Why the hell are we allowing this crap to go on in our military.  We are about to try 3 SEALs in Iraq for splitting a man's lip, another Ranger is going to court marshal for killing an insurgent in self defense.  We are railroading this Soldier for a picture of a little girl he got know know as a friend, that was taken by her Mom.

We get fired upon from inside a friggin mosque but are not allowed to do anything about it.  We are bringing the  war criminals who don't fight under a country's banner back to the US for civilian trials with US rights.

We apparently want to get beheaded on our own soil, we have become panty waisted sloths!  I fear for America, I love America but am afraid we are loosing who we were.

We need to fight this war the way we did in WWII, to win and not to appease the world.  Did the French complain then when we killed thousands of Nazis liberating them?  Did Russia say we were jumping in to places we don't belong (nope, they chipped in some blood and guts too).


----------



## Tez3 (Jan 17, 2010)

TKDHomeSchooler said:


> Why the hell are we allowing this crap to go on in our military. We are about to try 3 SEALs in Iraq for splitting a man's lip, another Ranger is going to court marshal for killing an insurgent in self defense. We are railroading this Soldier for a picture of a little girl he got know know as a friend, that was taken by her Mom.
> 
> We get fired upon from inside a friggin mosque but are not allowed to do anything about it. We are bringing the war criminals who don't fight under a country's banner back to the US for civilian trials with US rights.
> 
> ...


 

So you know for certain beyond all possible doubt this soldier isn't a paedophile then and he's not lying? That the photos he's saying he's been done for are the ones and not the other kiddie porn he may have? And you know without any possible doubts because you were there and eyewitnessed every single event that you are quoting thats what happened in the other cases?
You would lynch people on the basis of a newpaper report of what someone else is saying? Someone with a vested interest in believeing their relative is telling the truth because to think he's guilty is unimaginable? 

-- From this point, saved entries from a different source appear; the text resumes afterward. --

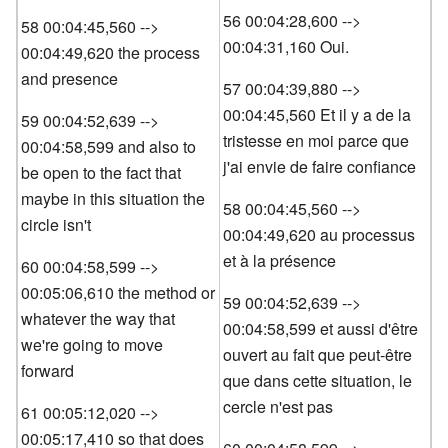
56 00:04:28,600 -->
58 00:04:45,560 -->
00:04:31,160 Oui.
00:04:49,620 the process
and presence
57 00:04:39,880 -->
00:04:45,560 Et il y a de la
59 00:04:52,639 -->
tristesse en moi parce que
00:04:58,599 and also to
j'ai envie de faire confiance
be open to the fact that
maybe in this situation the
58 00:04:45,560 -->
circle isn't
00:04:49,620 au processus
et à la présence
60 00:04:58,599 -->
00:05:06,610 the method or
59 00:04:52,639 -->
whatever the way that
00:04:58,599 et aussi d'être
we're going to move
ouvert au fait que peut-être
forward
que dans cette situation, le
cercle n'est pas
61 00:05:12,020 -->
00:05:17,410 so that does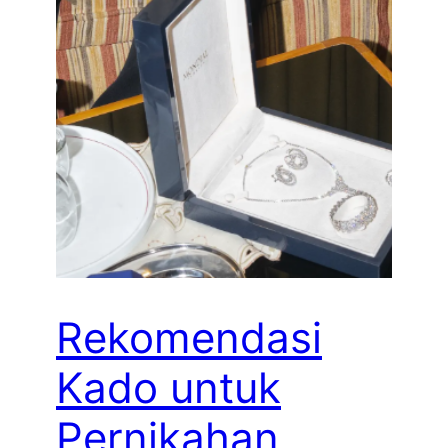
Rekomendasi
Kado untuk
Pernikahan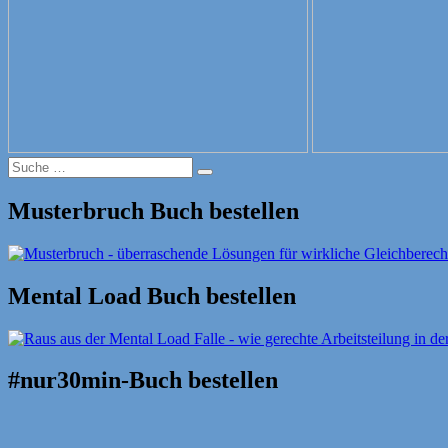
Suche
Suche
nach:
Musterbruch Buch bestellen
Mental Load Buch bestellen
#nur30min-Buch bestellen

Take a deep breath and sit down and think over things. What appears to be the truth very often isn't, I don't know the other cases you mentioned but before I make any judgement about anyone or anything I want to hear from all sides and see how things fit together.

We don't know what photos he's been charged with having, we can't make any worthwhile comments until we do. Unless you are there, unless you have read all the statements and unless you understand how things are in a war situation, you really can't rant, rave and retain anyones respect for your views.

As for bringing people to trial, it's the _civilised_ thing to do, the _correct_ thing to show our enemies that we are actually better than they are, that we have morals and we allow all people to have fair representation in courts. It shows we are not murdering terrorist bastards who kill indiscriminately, we believe in the rule of law and will behave like decent human beings even when all around don't. To kill them out of hand makes us as bad as them.   

It may make you feel better to rant and froth at the mouth but it really doesn't read well.


----------



## TKDHomeSchooler (Jan 17, 2010)

Tez3, I'll agree that all sides need to be heard and a proper trial.  I still feel the Navy SEALs should not be standing trial, nor should the US Ranger.

I have thought, and will continue to think, that we need to fight this war the way we did during WWII and Korea.  The politicians need to sit down, shut up, and let the military do what they do best; win.

I admit my previous post was a bit of a rant, I just hate what the current US Administration is doing to my country, and it's heroes in uniform (Military, Border Patrol, etc.).  The country I served, my family served, and I have friends who have died in her service.


----------



## Tez3 (Jan 17, 2010)

No man should be above the law and the military aren't above the law. You can't say that people should get away with things they would be punished for in civvy street just because they are military and the person they injured is not an American. Besides I doubt a soldier would be discplined for killing someone in self defence so again it suggests there is more to the story than just senior officers or politicians getting involved. Soldiers fight outside times they are supposed to as I know very well, if someone is injured because they have been fighting yes the guilty should be disciplined. The military are perhaps held to account far more than civilians, that's maybe fair or not, probably it's another discussion but they are as human as anyone so you really need to see more than yet another governmental plot to take over the world everytime.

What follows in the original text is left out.